1. When k takes what value, the equation x & sup2; - K (x-1) + x = 0 has two equal real roots
2. Given the equation x & sup2; + 2kx + (K-2) & sup2; = x about X, when k takes what value, equation (1) has two unequal real roots (2) has two equal real roots (3) has no roots
1. From the meaning of the question: two equal roots of real numbers, that is △ = 0
△=k²-4×1×1=0 k²=4 k=±2
A: when k = ± 2, there are two equal real roots
2、
(1) ∵ two unequal real roots △ 0
∴（2k）²-4×1×（k-2）²＞0
4k²-4k²+16k-16＞0
16k-16＞0
k＞1
Answer: when k > 1, there are two unequal real roots
(2) ∵ two equal real roots △ = 0
∴（2k）²-4×1×（k-2）²=0
4k²-4k²+16k-16=0
16k-16=0
K=1
Answer: when k = 1, there are two unequal real roots
（3）∵△＜0
∴（2k）²-4×1×（k-2）²＜0
4k²-4k²+16k-16＜0
16k-16＜0
k＜1
When k > 1, there are two unequal real roots
1。 (- K + 1) '2-4k = 0 K'2-6k + 1 = 0 K = 3 + (-) 2 * radical 2
2。 4k'2-4*(k-2)'2=4*2*(2k-2)=16(k-1)
(1),k-1>0 k>1
(2),k-1=0 k=1
(3),k-1
For example, 2x-6 equals 3x + 5,
2x-6=3x+5
2x-3x=6+5
-x=11
x=-11
This is the step to solve the problem.
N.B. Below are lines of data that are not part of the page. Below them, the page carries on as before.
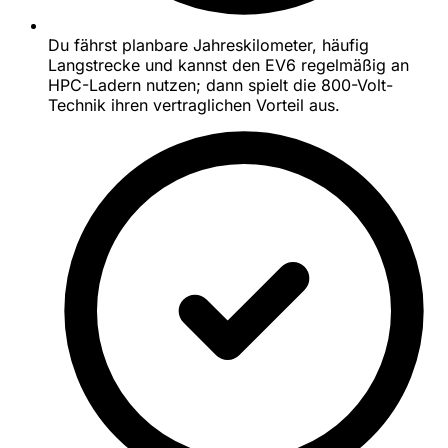
Du fährst planbare Jahreskilometer, häufig
Langstrecke und kannst den EV6 regelmäßig an
HPC-Ladern nutzen; dann spielt die 800-Volt-
Technik ihren vertraglichen Vorteil aus.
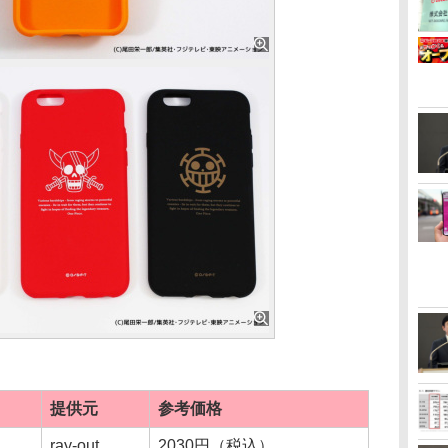
提供元
参考価格
ray-out
2030円（税込）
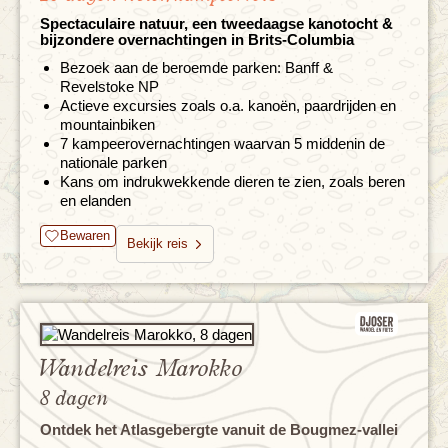
Spectaculaire natuur, een tweedaagse kanotocht &
bijzondere overnachtingen in Brits-Columbia
Bezoek aan de beroemde parken: Banff &
Revelstoke NP
Actieve excursies zoals o.a. kanoën, paardrijden en
mountainbiken
7 kampeerovernachtingen waarvan 5 middenin de
nationale parken
Kans om indrukwekkende dieren te zien, zoals beren
en elanden
Bewaren
Bekijk reis
Wandelreis Marokko
8 dagen
Ontdek het Atlasgebergte vanuit de Bougmez-vallei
You should study it yourself
2x-6=3x+5 2x-6-3x-5=0 2x-3x-6-5=0 -x=11 x=-11
To move items, we need to change the sign - 6-5 = 3x-2x, so x = - 11
2x-6=3x+5
2x-3x=5+6
-x=11
x=-11
Merge congeners
a^4+5a^2b^2+9b^4 4a^4+24a^2b^2+25b^4
a^4+5a^2b^2+9b^4
=a^4+6a²b²+9b^4-a²b²
=(a²+3b²)²-a²b²
=(a²+ab+3b²)(a²-ab+3b²)
4a^4+24a^2b^2+25b^4
=4a^4+24a²b²+36b^4-11b^4
=(2a²+6b²)²-11b^4
=[2a²+(6+√11)b²][2a²+(6-√11)b²]
The known function f (x) = 2x (0 ＜ = x ＜ = 1) f (x) = - 2 / 5x + 12 / 5 (1 ＜ x ＜ = 5)
(1) If there are two intersections between the image of function y = f (x) and the line kx-y-k + 1, the value range of real number k is obtained
(2) Try to find the range of function g (x) = XF (x)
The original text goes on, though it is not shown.